What are the needles of fir trees in a section (section)? This is the wrong rhombus. The lower corner (pointing down) is the largest, it contains the middle vein (needles are a modified leaflet). This design feature makes it possible for the needles to be rigid (prickly and durable). And an additional two layers of cells immediately under the epidermis (outer layer) make the spruce needles even more durable. The length of needles in different types of spruce can be from one to one and a half centimeters.

Each needle is covered with a thick layer of wax coating - this is the cuticle. Have firs layerthe cuticle is the largest, and the higher the air pollution in urban conditions (an unfavorable factor for these plants), the thicker the wax coating, it is in it that exhaust gases dissolve. Spruce saves itself in this way, but lives in urban conditions much less than in natural conditions - the cuticle disintegrates, the needles fall off.

Pine needles

This plant belongs to the largest group of evergreen conifers. Its long leaves of the first year grow like a spruce - one at a time. The second year is interesting because new shoots (twigs-needles) come out of each sinus of the previous year, there can be from two to five (this is inherent in different species). Pine needles fall along with twigs.

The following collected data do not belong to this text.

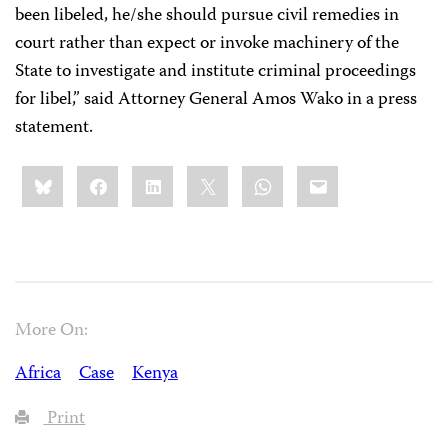
been libeled, he/she should pursue civil remedies in
court rather than expect or invoke machinery of the
State to investigate and institute criminal proceedings
for libel,” said Attorney General Amos Wako in a press
statement.
Share
Bluesky
Facebook
LinkedIn
X
WhatsApp
Email
this:
More On:
Africa
Case
Kenya
Print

the world around us what are needles
the world around us what are needles

Scotch pine - the most common in Europe and Asia - two-needle. The Banks pine (also found in Europe and Asia) has short needles, slightly larger than those of spruce (from two to four centimeters), and just as hard. North American swamp pine is distinguished by the length of its needles - its soft needles grow up to forty-five centimeters.

The American continent is the birthplace of three-coniferous pines.

Five-conifers grow both in Europe and in America. Weymouth pine is the most exotic species among them. Long soft needles are preserved in this plant only on fifteen centimeters of the tips of drooping branches. Crows are very fond of these needles in winter, they peck them as a vitamin supplement.

Our Siberian and Far Eastern cedar is a five-needle pine. The length of the needles does not exceedfive centimeters.

Larch

The needles of this plant fly around every autumn in September-October. It is soft, flat, grows in bunches of short shoots that remain on the tree for a long time, in winter they look like tubercles-warts. Leaf fall helps the needles survive in conditions of extreme gas pollution - all the toxins accumulated by the plant over the summer leave the tree along with the yellowed needles.

sprigs of needles
sprigs of needles

Spring brings the tree to life, and in May the larch dresses itself up with tiny emerald green needles. By the end of spring, they grow to two to three centimeters.